## [GOAL OF THE EXERCISE]
Here is the listing. Report each line in it that contains the string "Aranoa".

*** DATA FOR PROCESSING ***

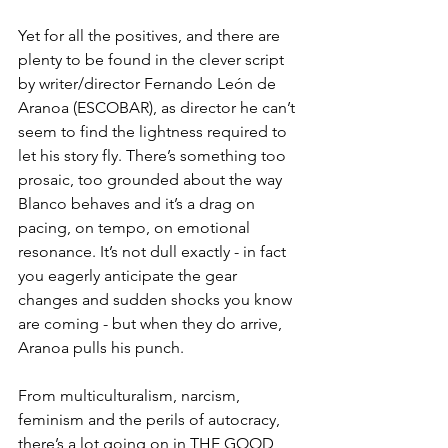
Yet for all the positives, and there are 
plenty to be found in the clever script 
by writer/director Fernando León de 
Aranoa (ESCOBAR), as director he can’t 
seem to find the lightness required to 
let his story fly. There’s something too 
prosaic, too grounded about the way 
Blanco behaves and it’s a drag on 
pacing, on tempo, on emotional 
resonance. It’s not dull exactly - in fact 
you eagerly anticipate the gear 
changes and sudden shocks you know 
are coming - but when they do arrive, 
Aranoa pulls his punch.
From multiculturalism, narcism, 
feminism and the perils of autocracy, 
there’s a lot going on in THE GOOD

*** End of DATA FOR PROCESSING ***
*** DATA FOR PROCESSING ***

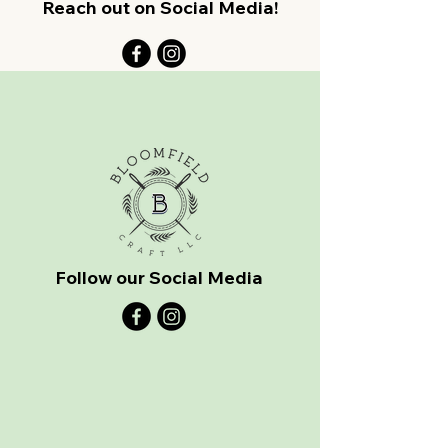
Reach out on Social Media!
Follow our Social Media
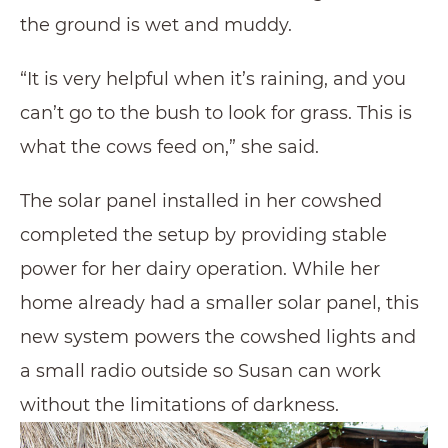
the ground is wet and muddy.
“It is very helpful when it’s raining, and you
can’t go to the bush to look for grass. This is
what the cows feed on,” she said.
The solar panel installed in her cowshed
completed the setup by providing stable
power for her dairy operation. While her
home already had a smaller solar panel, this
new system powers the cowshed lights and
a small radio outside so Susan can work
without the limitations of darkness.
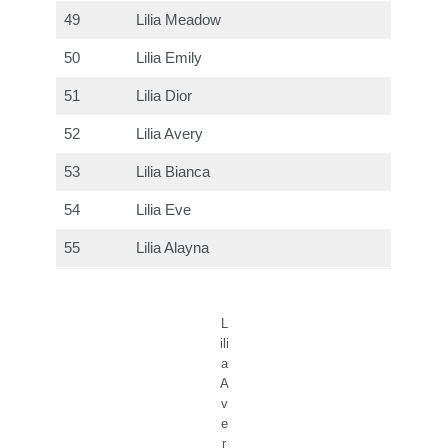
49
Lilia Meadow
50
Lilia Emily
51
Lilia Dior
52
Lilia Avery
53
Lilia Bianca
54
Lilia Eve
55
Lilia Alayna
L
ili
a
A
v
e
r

*** End of DATA FOR PROCESSING ***
*** DATA FOR PROCESSING ***

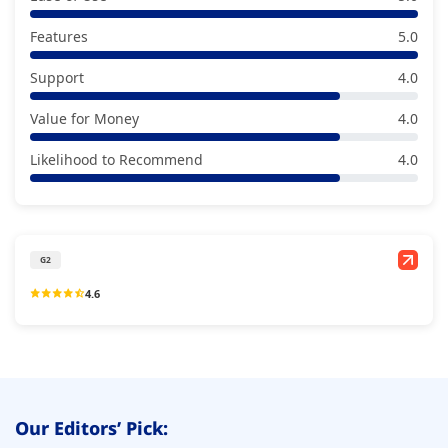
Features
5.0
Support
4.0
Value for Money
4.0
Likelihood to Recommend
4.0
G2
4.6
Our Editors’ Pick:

*** End of DATA FOR PROCESSING ***

## [EXERCISE RESULT]
Aranoa (ESCOBAR), as director he can’t 
Aranoa pulls his punch.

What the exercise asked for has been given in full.